For the last 11 years, Fellow has made some of the most stylish, functional coffee gear on the market. Their grinders, scales and kettles frequently anchor coffee shop counters and are favored by people who take their pour-over coffee seriously. But there was one place Fellow’s gear was conspicuously absent, says founder Jake Miller: his mother’s kitchen. “She doesn't use a single one of my products.”

That’s changed with the release of Fellow’s first coffee maker, the Aiden, designed to make pour-over-style coffee accessible to the Mr. Coffee set while offering the kind of precision and customization options coffee geeks demand. It has two principal modes of brewing: the one-touch instant brew and the more customizable guided brew. Like the xBloom, Aiden can brew to a roaster’s specification (or yours), with tweakable times and temperatures for each pour. A growing roster of roasters such as La Cabra and Verve already have preset brewing profiles on the machine for some roasts. Unlike the xBloom, Aiden can also serve as a batch brewer, making up to 50 ounces of coffee at a time. 
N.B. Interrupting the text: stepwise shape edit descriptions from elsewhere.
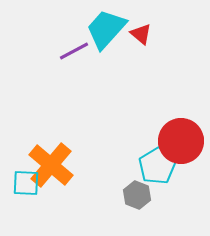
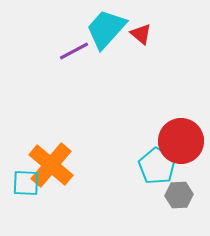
cyan pentagon: rotated 9 degrees counterclockwise
gray hexagon: moved 42 px right; rotated 24 degrees counterclockwise
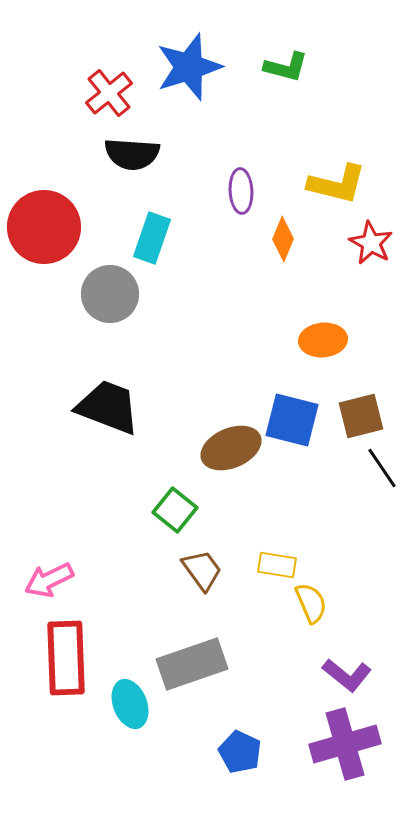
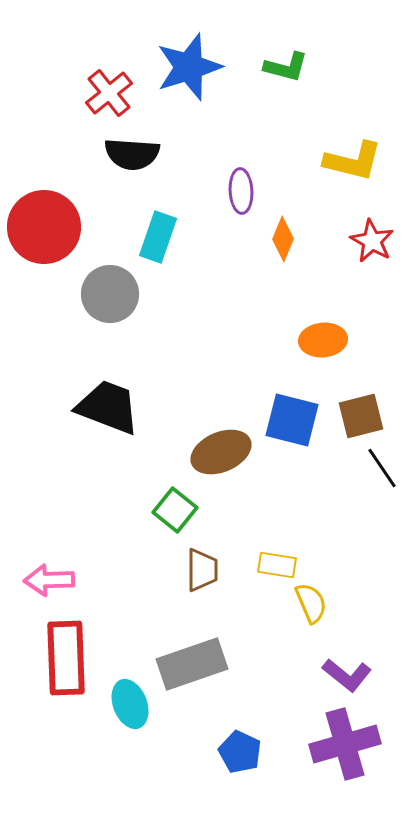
yellow L-shape: moved 16 px right, 23 px up
cyan rectangle: moved 6 px right, 1 px up
red star: moved 1 px right, 2 px up
brown ellipse: moved 10 px left, 4 px down
brown trapezoid: rotated 36 degrees clockwise
pink arrow: rotated 24 degrees clockwise
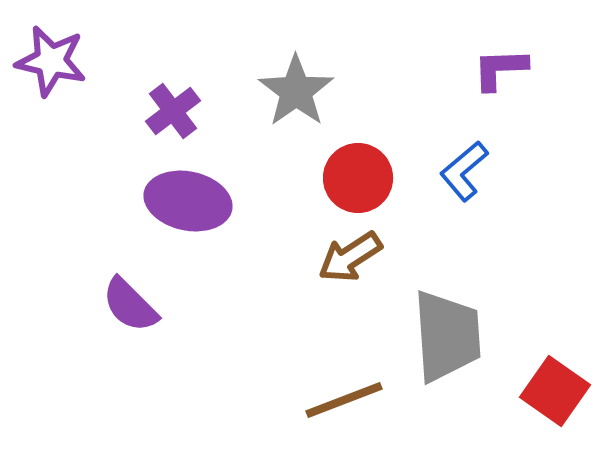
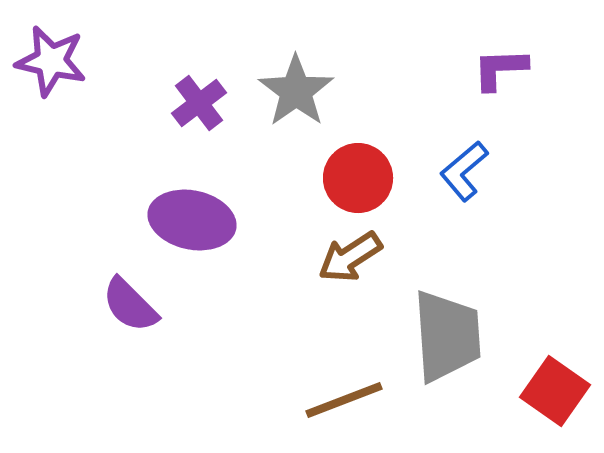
purple cross: moved 26 px right, 8 px up
purple ellipse: moved 4 px right, 19 px down
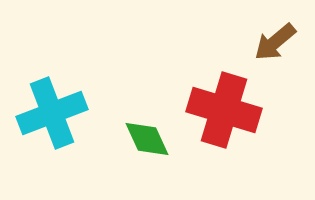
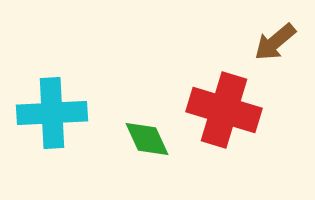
cyan cross: rotated 18 degrees clockwise
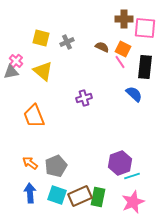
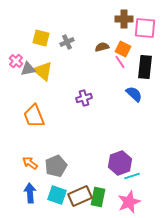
brown semicircle: rotated 40 degrees counterclockwise
gray triangle: moved 17 px right, 3 px up
pink star: moved 4 px left
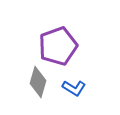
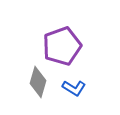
purple pentagon: moved 4 px right
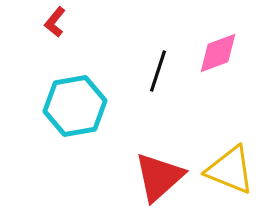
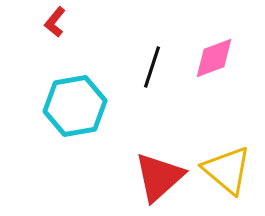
pink diamond: moved 4 px left, 5 px down
black line: moved 6 px left, 4 px up
yellow triangle: moved 3 px left; rotated 18 degrees clockwise
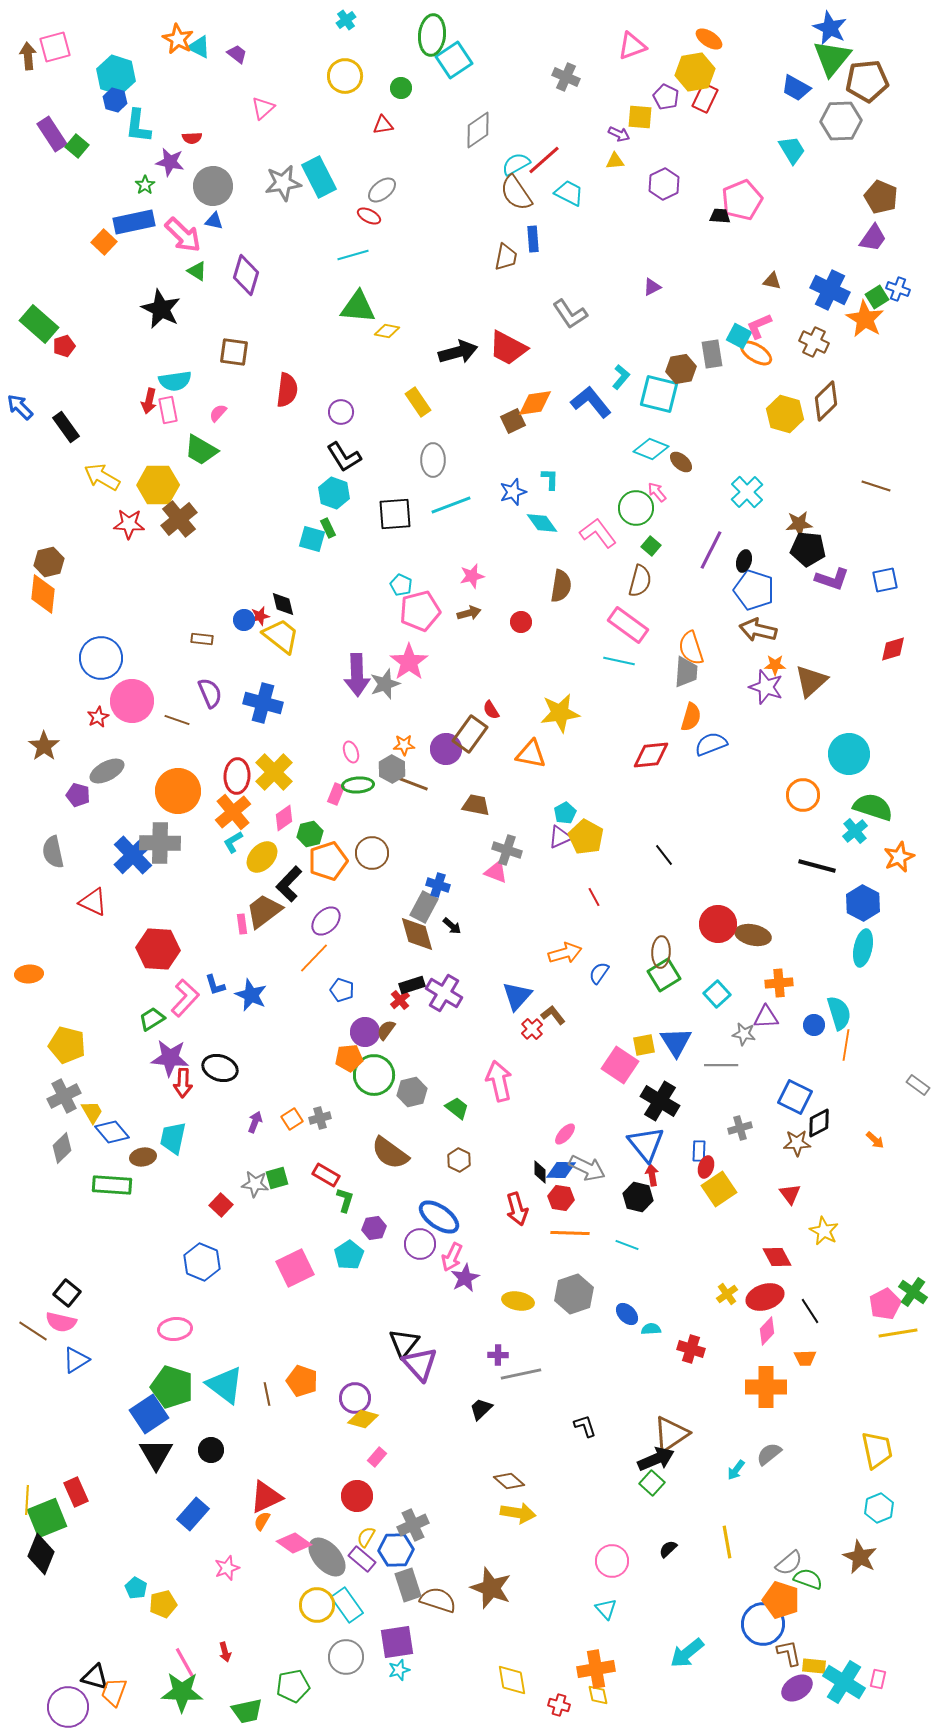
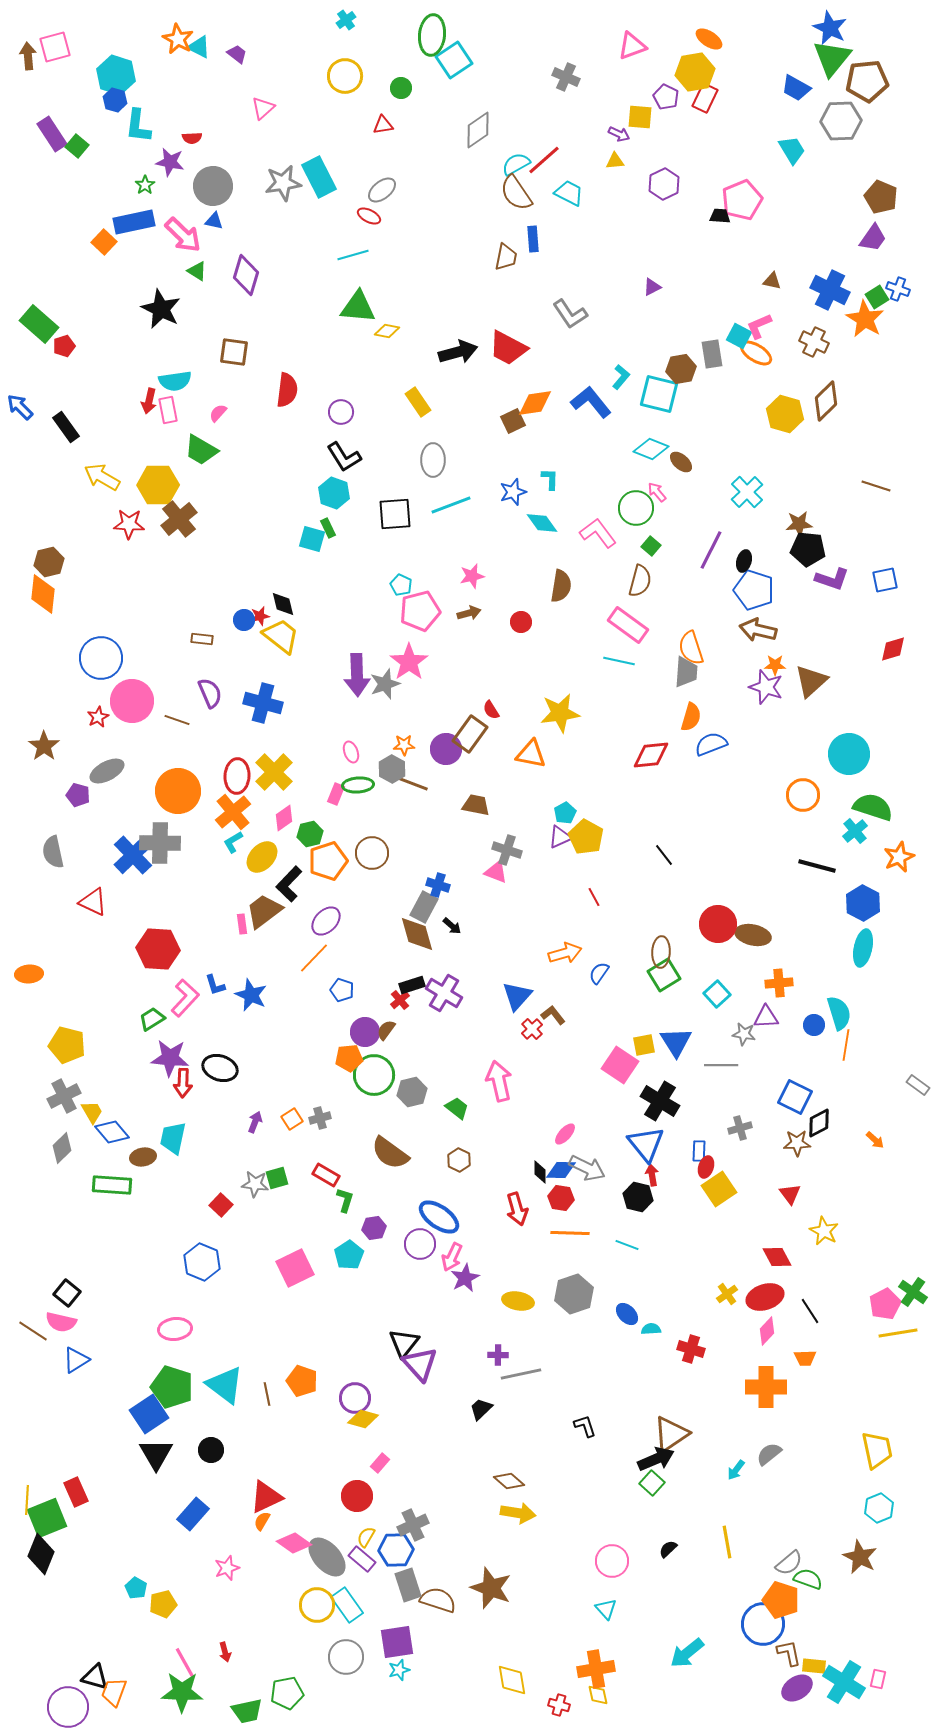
pink rectangle at (377, 1457): moved 3 px right, 6 px down
green pentagon at (293, 1686): moved 6 px left, 7 px down
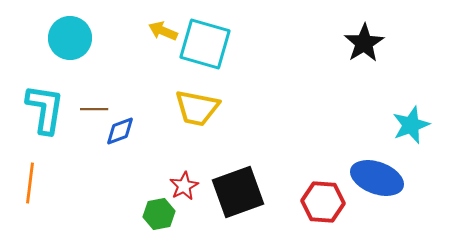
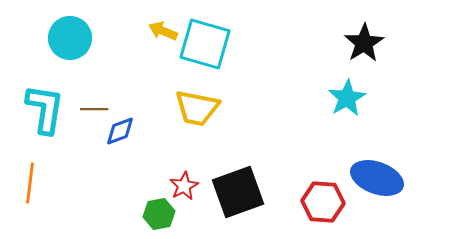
cyan star: moved 64 px left, 27 px up; rotated 9 degrees counterclockwise
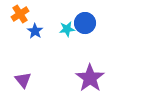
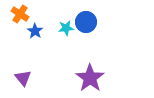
orange cross: rotated 24 degrees counterclockwise
blue circle: moved 1 px right, 1 px up
cyan star: moved 1 px left, 1 px up
purple triangle: moved 2 px up
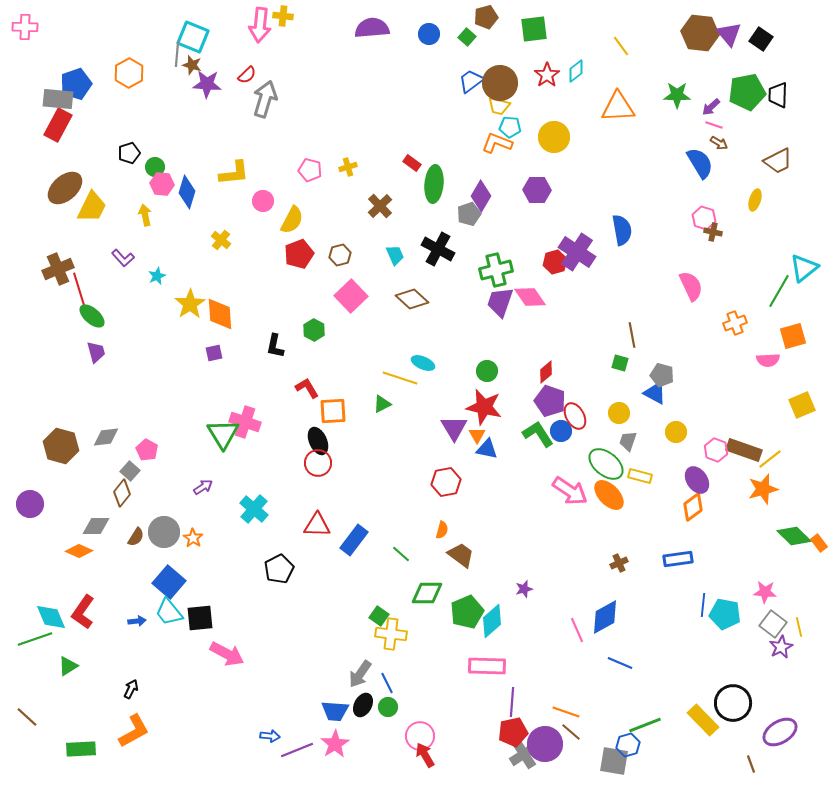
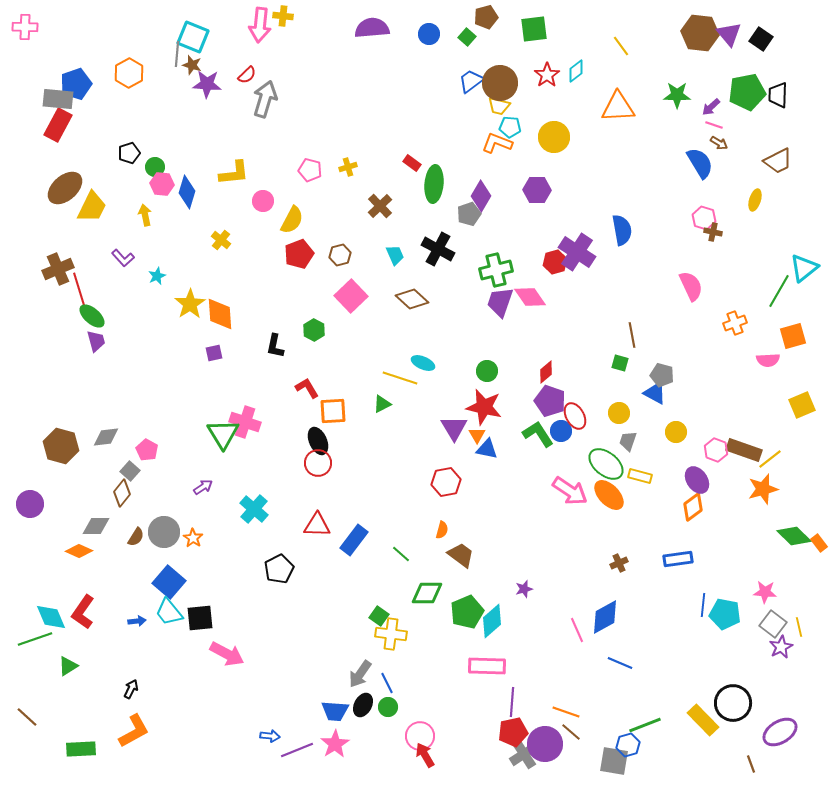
purple trapezoid at (96, 352): moved 11 px up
Because the physics of making a cup of coffee differ greatly from making a carafe, the Aiden comes with small and large brewing baskets that ensure the grounds are evenly saturated, however much you brew. Control is via a single dial and a full color, circular screen that’s perfectly fine for scrolling through preset brewing profiles. For the complicated business of creating your own profiles—setting bloom times and tweaking temperatures—use the app.

Aiden also has a few features that set it apart from the pack, like a cold-brew setting that takes a Kyoto-style approach to the process: It begins with a hot water bloom, then very slowly drips room temperature water over the saturated grounds. It also has a preset option, so your coffee or cold brew can be ready when you walk into the kitchen (for the truly impatient, consider the Cumulus cold coffee machine, which uses capsules of concentrate to dispense ice-cold nitro-infused java into your cup in seconds). For the inveterate dial-twiddlers, it even has a hidden Easter egg, the shoot-em-up video game Spacey, playable on the brewer itself. 

Ratio Four ($259)

If screens, menus and apps are too much to deal with first thing in the morning (or ever), the Ratio Four is the way to go. Portland, Oregon-based Ratio was founded in 2012 with the intent of automating the pour-over process in the simplest way possible. Previous models, the Ratio Six and the Ratio Eight, were sleekly designed appliances geared more for brewing by the batch than by the cup. 

The smaller-scale Four fills that gap and offers its own design distinctions, like a removable 22-oz water tank that connects to the brewer by a 14- inch-long hose wrapped in a slinky-like matte-black hose and a handblown, smoke -tinted borosilicate glass carafe.

The Ratio’s controls are limited to a single button, with a trio of lights that show the current stage of the brewing process: bloom, brew and then ready. With just that one button, customization options are, unsurprisingly, limited. A long press tells it you’re making a smaller batch of coffee, so it shrinks the bloom cycle appropriately. After that, it pulse-pours water for two minutes before steadily adding the remainder. You can even swap out the brew basket and carafe for your own dripper and mug. 

Like the xBloom and the Aiden, the Ratio Four is not built for speed. But if you’ve ever had a carefully made cup of coffee whose flavors revealed themselves the way they do with wine or whiskey, you know that a little wait can be worth it. Particularly if you don’t have to do any work.